Helen Wills Neuroscience Institute and Department of Psychology, University of California Berkeley, 132 Barker Hall Berkeley, Berkeley, CA, 94720, USA.
Department of Bioengineering, University of Pennsylvania, Hayden Hall 318C, Philadelphia, PA, 19104, USA.
Nat Commun. 2017 Nov 2;8(1):1277. doi: 10.1038/s41467-017-01189-w.

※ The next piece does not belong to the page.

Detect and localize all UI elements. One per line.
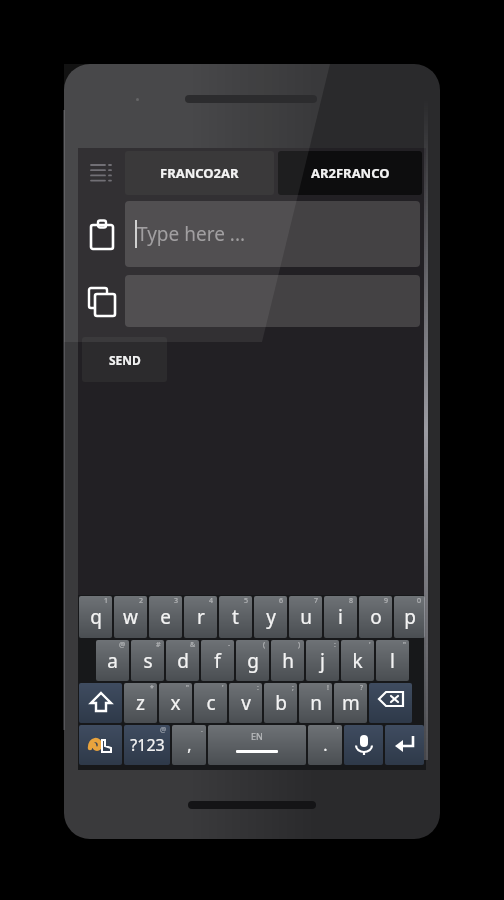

A complex system can be represented and analyzed as a network, where nodes represent the units of the network and edges represent connections between those units. For example, a brain network represents neurons as nodes and axons between neurons as edges. In many networks, some nodes have a disproportionately high number of edges as well as many edges between each other and are referred to as the "rich club". In many different networks, the nodes of this club are assumed to support global network integration. Here we show that another set of nodes, which have edges diversely distributed across the network, form a "diverse club". The diverse club exhibits, to a greater extent than the rich club, properties consistent with an integrative network function-these nodes are more highly interconnected and their edges are more critical for efficient global integration. Finally, these two clubs potentially evolved via distinct selection pressures.
复杂系统可以表示和分析为网络,其中节点代表网络的单元,边代表这些单元之间的连接。例如,大脑网络将神经元表示为节点,将神经元之间的轴突表示为边。在许多网络中,一些节点具有不成比例的高数量的边以及彼此之间的许多边,并且被称为“富俱乐部”。在许多不同的网络中,这个俱乐部的节点被认为支持全局网络集成。在这里,我们表明另一组节点,其边在网络中分布广泛,形成了一个“多样俱乐部”。多样俱乐部表现出比富俱乐部更大程度的整合网络功能的特性——这些节点具有更高的连接性,它们的边对于有效的全局整合更为关键。最后,这两个俱乐部可能是通过不同的选择压力进化而来的。